The scholars can come off as petty, so some might wonder why, in 2000, the liberal Southern Poverty Law Center (SPLC) bothered to take on the League of the South, labeling it a hate group. With such academics in their ranks, the league "has real influence on Southern politics and history, and they’re spreading misinformation," says Mark Potok, director of the SPLC’s Intelligence Project, who calls the league "white supremacist." Members of the league insist it is not racist, and they counter that it is the victim of bigotry against the South’s heritage. But its leaders have defended the ultimate form of racism: slavery. In 1998 league president J. Michael Hill, who taught history for years at historically black Stillman College in Alabama, wrote in an e-mail to members, "No apologies for slavery should be made. When practiced in accord with Holy Scripture, it is not a sin." Hill stands by the comment today, saying only, "I was brought up to show Christian charity to everyone."

Even with such baggage, some prominent academics argue that the Lincoln loathers add something important to the debate about the 16th President and his legacy.
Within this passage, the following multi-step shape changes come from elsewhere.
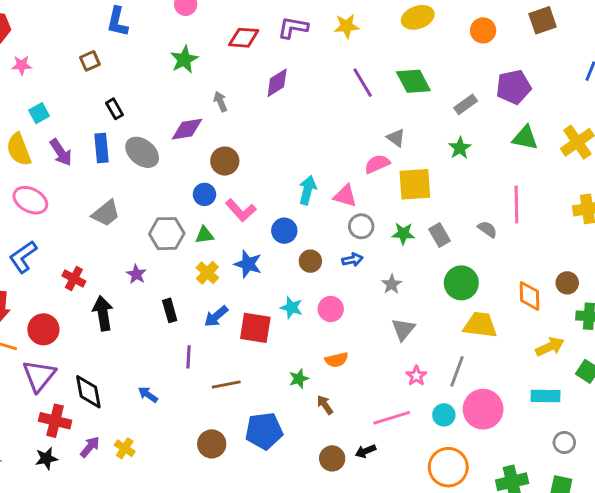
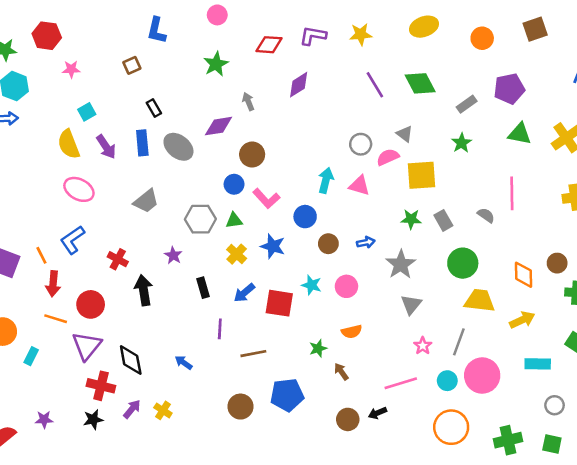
gray circle: (361, 226) -> (361, 144), moved
gray star: (392, 284) -> (401, 264), size x1.6
yellow arrow: (550, 347) -> (522, 320), moved

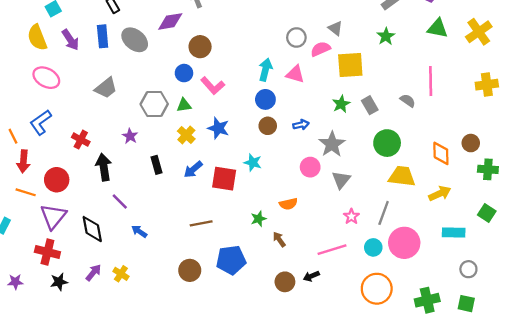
blue circle: (305, 217) -> (265, 99), moved
green star: (411, 219) -> (341, 104), turned -30
pink circle: (346, 286) -> (310, 167), moved
purple line: (220, 329) -> (120, 202), moved, turned -48
red cross: (101, 386) -> (47, 252), moved

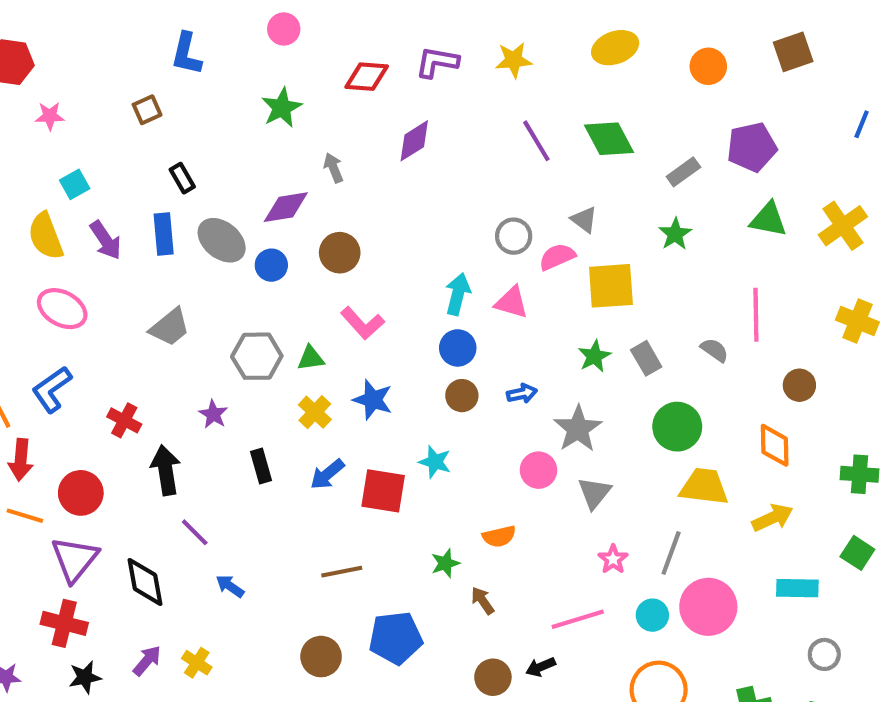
blue circle: (184, 73) -> (271, 265), moved
yellow cross: (487, 85) -> (857, 321), turned 30
brown circle: (471, 143) -> (799, 385), moved

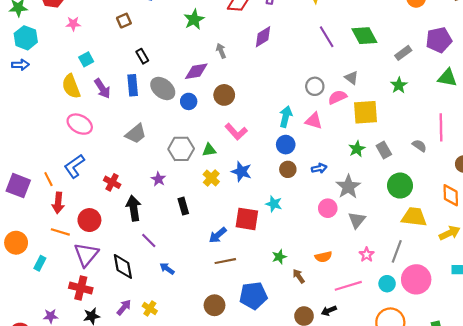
blue arrow: (327, 474) -> (218, 235), moved
orange semicircle: (499, 536) -> (323, 257), moved

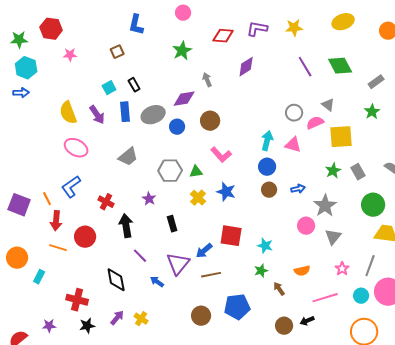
cyan square: (86, 59) -> (109, 88), moved
gray ellipse: (163, 88) -> (153, 115), turned -60
cyan star: (274, 204) -> (265, 246), moved
purple triangle: (86, 255) -> (178, 264), moved

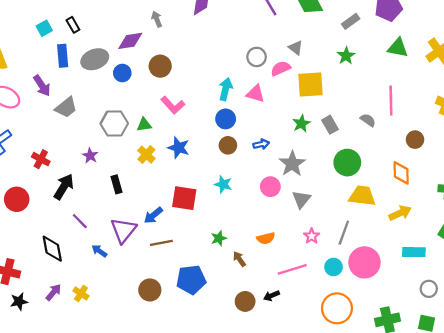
purple arrow: (97, 115) -> (42, 86), moved
black arrow: (126, 226) -> (64, 187), turned 40
cyan star: (265, 246) -> (223, 184), moved

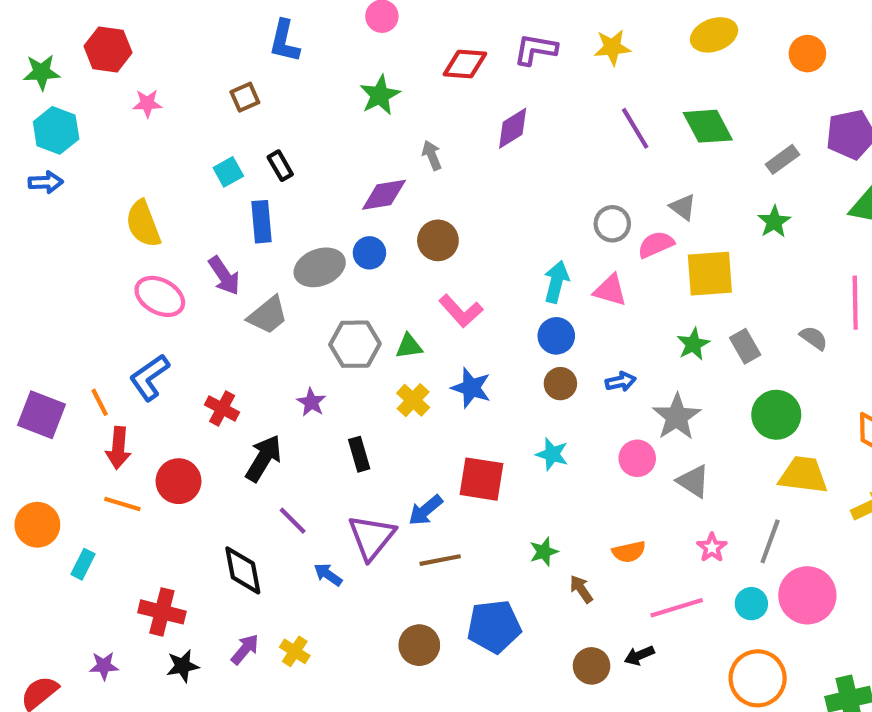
gray ellipse: (95, 59) -> (320, 267), moved
gray triangle: (301, 199) -> (693, 481), turned -36

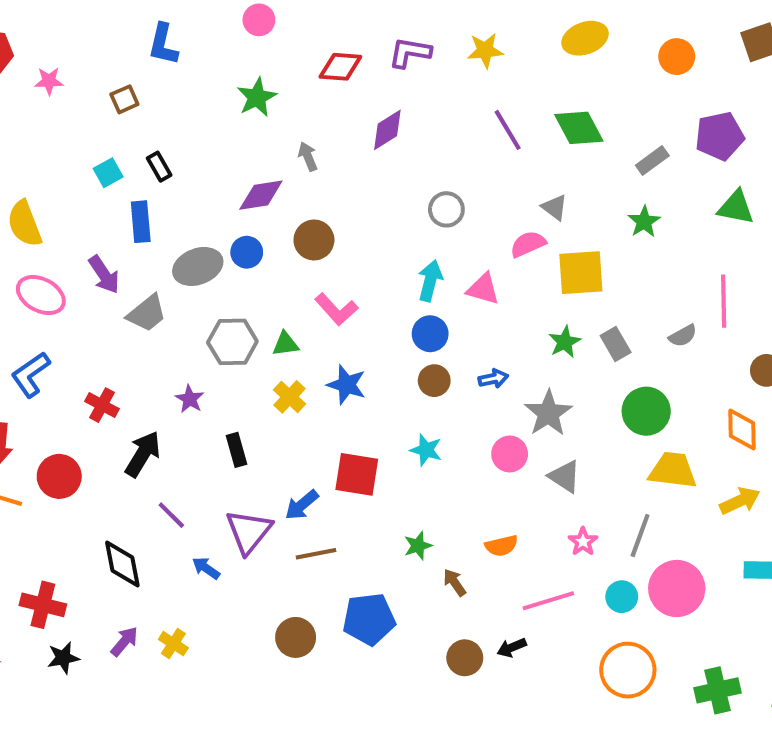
pink star: (147, 103) -> (49, 81), moved
gray circle: (612, 224) -> (446, 209), moved
gray semicircle: (814, 338) -> (683, 336), turned 116

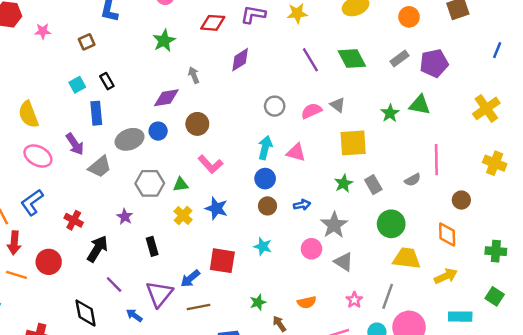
gray rectangle: (652, 160) -> (400, 58), moved
green triangle: (736, 207) -> (420, 105), moved
pink semicircle: (528, 244) -> (311, 111), moved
Princeton Civil War historian James McPherson says it’s important to have "people out there challenging the current orthodoxy. They may not persuade me, but they might ask some challenging questions that force me to rethink my positions."

All that questioning can tire even thehardiest rebel. "Radical dissidence is fun," says Clyde Wilson, but it’s also wearying. He will retire next year after 35 years in the classroom. Before he does, he plans to teach his trademark course on Southern cultural and intellectual history one more time. The last book on the syllabus will be, as always, a William Faulkner novel about a Southern family’s struggle to preserve its way of life. It is called The Unvanquished.